J’ai essayé, pourtant. J’ai suivi le doux chant des sirènes virtuelles m’invitant à rejoindre le cercle sans cesse grandissant des facebook addicts. Eh bien à mon grand regret, force est de constater que les réseaux sociaux, c’est vraiment pas pour moi.
Le principe est pourtant réellement intéressant : bâtir une gigantesque base de données permettant de relier différentes personnes partageant idées, passions, passe-temps, voire même tout ou rien de tout cela. Mouais bon c’est sûr que dit comme ça c’est moyen vendeur, m’enfin demandez à ceux qui sont accros, ils vous expliqueront ça vachement mieux que moi.

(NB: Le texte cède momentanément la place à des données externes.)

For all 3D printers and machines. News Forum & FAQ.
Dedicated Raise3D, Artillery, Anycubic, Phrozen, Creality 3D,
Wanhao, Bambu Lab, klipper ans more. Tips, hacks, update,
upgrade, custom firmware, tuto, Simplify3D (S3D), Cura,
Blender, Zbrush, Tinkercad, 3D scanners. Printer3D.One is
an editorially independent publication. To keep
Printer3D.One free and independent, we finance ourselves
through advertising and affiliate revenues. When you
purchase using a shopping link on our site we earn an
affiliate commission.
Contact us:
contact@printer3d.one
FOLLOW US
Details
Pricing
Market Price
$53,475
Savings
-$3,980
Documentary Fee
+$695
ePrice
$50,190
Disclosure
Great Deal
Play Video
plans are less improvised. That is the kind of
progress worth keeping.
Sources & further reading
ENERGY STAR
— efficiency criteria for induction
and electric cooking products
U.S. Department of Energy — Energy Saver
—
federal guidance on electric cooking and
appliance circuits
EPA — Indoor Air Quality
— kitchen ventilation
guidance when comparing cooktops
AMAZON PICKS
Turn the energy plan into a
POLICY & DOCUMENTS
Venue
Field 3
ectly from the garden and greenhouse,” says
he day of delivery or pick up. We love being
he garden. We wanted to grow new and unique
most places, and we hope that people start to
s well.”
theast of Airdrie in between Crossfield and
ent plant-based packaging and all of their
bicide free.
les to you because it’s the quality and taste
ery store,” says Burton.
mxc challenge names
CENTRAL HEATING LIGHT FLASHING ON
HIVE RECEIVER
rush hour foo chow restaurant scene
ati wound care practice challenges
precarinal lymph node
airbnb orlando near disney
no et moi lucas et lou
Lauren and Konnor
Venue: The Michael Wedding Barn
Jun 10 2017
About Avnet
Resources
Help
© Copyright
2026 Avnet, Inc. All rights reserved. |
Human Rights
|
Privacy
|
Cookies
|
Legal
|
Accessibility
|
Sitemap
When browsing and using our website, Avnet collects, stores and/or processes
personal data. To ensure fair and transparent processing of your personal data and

Parce que pour ma part, hormis le sincère plaisir d’avoir repris contact avec des personnes que j’avais perdues de vue, on ne peut pas dire que j’y ai trouvé un intérêt transcendant. D’aucuns diront que c’est parce que j’ai pas d’amis, ce à quoi je répondrai… euh, c’est pas faux.
Non vraiment je suis convaincu du fun-potentiel de ce concept (il suffit de voir l’engouement suscité a travers toute la planète), mais personnellement je n’ai pas réussi à rentrer dedans. Ça doit être mon coté asocial…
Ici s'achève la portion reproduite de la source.